Des évaluations indépendantes, comme celle de Médecins sans Frontières, le
confirment. En analysant des vidéos, que nous avons authentifiées, nos propres
services sont parvenus au constat que toutes les victimes étaient localisées
dans des quartiers contrôlés par l'opposition. Tous les symptômes observés sont cohérents avec une
intoxication aux agents chimiques. Des éléments, en notre possession, comme en
celle de nos alliés, indiquent que du gaz sarin a été utilisé.
Nous sommes certains que la Syrie dispose de l'un des
stocks d'armes chimiques les plus importants au monde : plus de mille tonnes d'agents
chimiques de guerre et des dizaines de vecteurs.
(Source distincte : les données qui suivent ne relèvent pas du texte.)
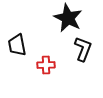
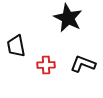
black trapezoid: moved 1 px left, 1 px down
black L-shape: moved 15 px down; rotated 90 degrees counterclockwise
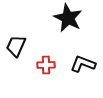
black trapezoid: rotated 35 degrees clockwise
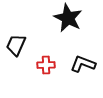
black trapezoid: moved 1 px up
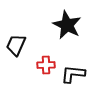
black star: moved 1 px left, 7 px down
black L-shape: moved 10 px left, 10 px down; rotated 15 degrees counterclockwise
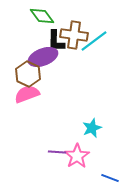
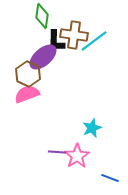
green diamond: rotated 45 degrees clockwise
purple ellipse: rotated 20 degrees counterclockwise
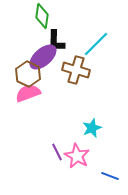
brown cross: moved 2 px right, 35 px down; rotated 8 degrees clockwise
cyan line: moved 2 px right, 3 px down; rotated 8 degrees counterclockwise
pink semicircle: moved 1 px right, 1 px up
purple line: rotated 60 degrees clockwise
pink star: rotated 10 degrees counterclockwise
blue line: moved 2 px up
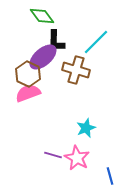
green diamond: rotated 45 degrees counterclockwise
cyan line: moved 2 px up
cyan star: moved 6 px left
purple line: moved 4 px left, 3 px down; rotated 48 degrees counterclockwise
pink star: moved 2 px down
blue line: rotated 54 degrees clockwise
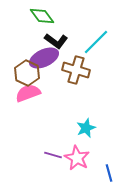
black L-shape: rotated 55 degrees counterclockwise
purple ellipse: moved 1 px right, 1 px down; rotated 16 degrees clockwise
brown hexagon: moved 1 px left, 1 px up
blue line: moved 1 px left, 3 px up
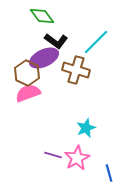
pink star: rotated 15 degrees clockwise
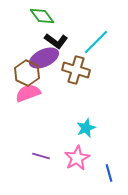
purple line: moved 12 px left, 1 px down
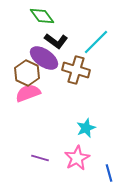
purple ellipse: rotated 60 degrees clockwise
purple line: moved 1 px left, 2 px down
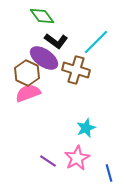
purple line: moved 8 px right, 3 px down; rotated 18 degrees clockwise
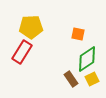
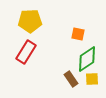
yellow pentagon: moved 1 px left, 6 px up
red rectangle: moved 4 px right
yellow square: rotated 24 degrees clockwise
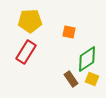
orange square: moved 9 px left, 2 px up
yellow square: rotated 24 degrees clockwise
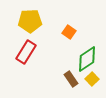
orange square: rotated 24 degrees clockwise
yellow square: rotated 24 degrees clockwise
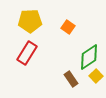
orange square: moved 1 px left, 5 px up
red rectangle: moved 1 px right, 1 px down
green diamond: moved 2 px right, 2 px up
yellow square: moved 4 px right, 3 px up
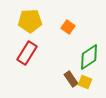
yellow square: moved 11 px left, 6 px down; rotated 24 degrees counterclockwise
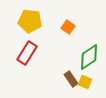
yellow pentagon: rotated 10 degrees clockwise
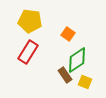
orange square: moved 7 px down
red rectangle: moved 1 px right, 1 px up
green diamond: moved 12 px left, 3 px down
brown rectangle: moved 6 px left, 4 px up
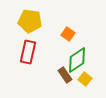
red rectangle: rotated 20 degrees counterclockwise
yellow square: moved 3 px up; rotated 16 degrees clockwise
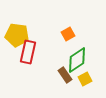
yellow pentagon: moved 13 px left, 14 px down
orange square: rotated 24 degrees clockwise
yellow square: rotated 24 degrees clockwise
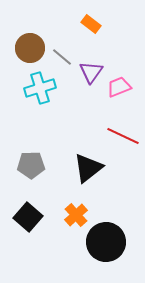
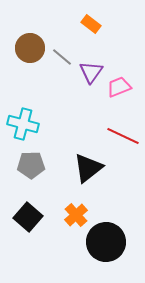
cyan cross: moved 17 px left, 36 px down; rotated 32 degrees clockwise
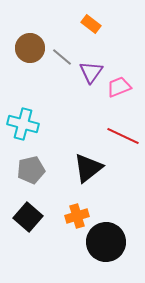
gray pentagon: moved 5 px down; rotated 12 degrees counterclockwise
orange cross: moved 1 px right, 1 px down; rotated 25 degrees clockwise
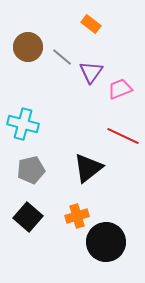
brown circle: moved 2 px left, 1 px up
pink trapezoid: moved 1 px right, 2 px down
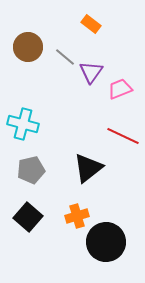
gray line: moved 3 px right
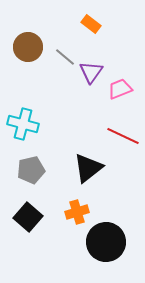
orange cross: moved 4 px up
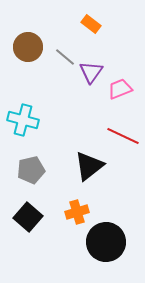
cyan cross: moved 4 px up
black triangle: moved 1 px right, 2 px up
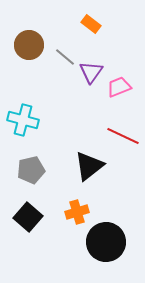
brown circle: moved 1 px right, 2 px up
pink trapezoid: moved 1 px left, 2 px up
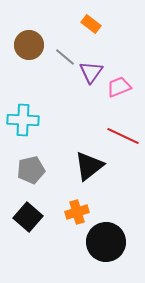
cyan cross: rotated 12 degrees counterclockwise
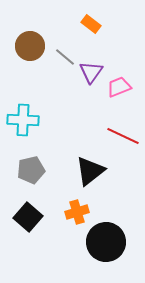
brown circle: moved 1 px right, 1 px down
black triangle: moved 1 px right, 5 px down
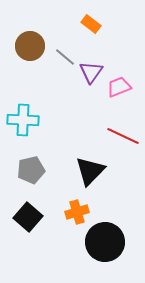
black triangle: rotated 8 degrees counterclockwise
black circle: moved 1 px left
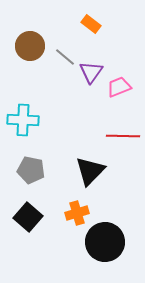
red line: rotated 24 degrees counterclockwise
gray pentagon: rotated 24 degrees clockwise
orange cross: moved 1 px down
Nous sommes certains que le régime syrien a déjà
employé l'arme chimique à plusieurs reprises ces derniers mois, à une échelle
beaucoup plus réduite, dans le but de reconquérir des zones tenues par l'opposition
et d'y semer la terreur. Grâce à nos
services, nous avons récupéré et analysé des échantillons qui ont confirmé, à
Saraqeb ou à Jobar, l'emploi de gaz toxiques. Ces éléments ont été
immédiatement transmis aux Nations unies.
Nous sommes
certains que cette attaque s'inscrivait dans le cadre d'une offensive pour la
reconquête d'une zone clé, qui commande l'accès à Damas. Elle avait fait l'objet de
préparatifs dans les jours précédents, incluant des mouvements d'agents
chimiques depuis les principaux points de stockage du régime. Nous sommes aussi
certains que des bombardements intenses, après l'attaque, ont tenté d'en
effacer les traces.
Nous sommes certains enfin que l'opposition n'a pas
les capacités de conduire une opération d'une telle ampleur. Aucun groupe
appartenant à l'insurrection ne dispose des quantités d'agents chimiques
nécessaires, des vecteurs ou des compétences pour mener à bien une telle
attaque.
Mesdames et Messieurs les Députés, c'est donc une
certitude : il y a bien eu une attaque chimique massive le 21 août, dans la
plaine de la Ghouta. Le régime
syrien en porte l'entière responsabilité.
Cette
certitude, nous la partageons avec nos partenaires américains, britanniques,
allemands, turcs. La Ligue arabe elle-même, l'a confirmé à l'occasion de sa
réunion ministérielle de dimanche dernier en évoquant la responsabilité du
régime. La recherche de cette responsabilité n'entre pas dans la mission des
enquêteurs des Nations unies, comme vous le savez. Ces enquêteurs ne pourront
donc que confirmer l'usage de l'arme chimique.
Mesdames et
Messieurs les Députés, face à ces faits incontestables, que choisir ? L'action
ou la résignation ? Pouvons-nous nous contenter de condamner, d'en appeler à un
sursaut de la communauté internationale pour que s'ouvrent enfin des
négociations de paix qui ne viennent pas ?
À ces
questions, le président de la République a apporté une réponse claire et conforme
à la mobilisation de la France, depuis le début de la crise syrienne. La France
a été la première à reconnaître la coalition nationale syrienne, à lui apporter
son appui, à répondre à l'urgence humanitaire, à promouvoir une solution
politique. Sans relâche, nous avons multiplié les contacts pour chercher des
solutions à cette tragédie, avec nos partenaires européens, nos alliés, les
pays de la région, la Russie ou la Chine.
Ne pas réagir,
ce serait tolérer que demeure impuni un recours massif à l'arme chimique. Ne
pas réagir, ce serait adresser à Bachar Al-Assad et au peuple syrien un message
terrible : l'arme chimique peut être utilisée à nouveau demain, contre Damas,
contre Alep, de façon peut-être encore plus massive.
Ne pas réagir,
ce serait mettre en danger la paix et la sécurité de la région tout entière,
mais aussi, au-delà, notre propre sécurité. Car - je pose la question - quelle
crédibilité auraient ensuite nos engagements internationaux contre la
prolifération des armes de destruction massive, y compris l'arme nucléaire ?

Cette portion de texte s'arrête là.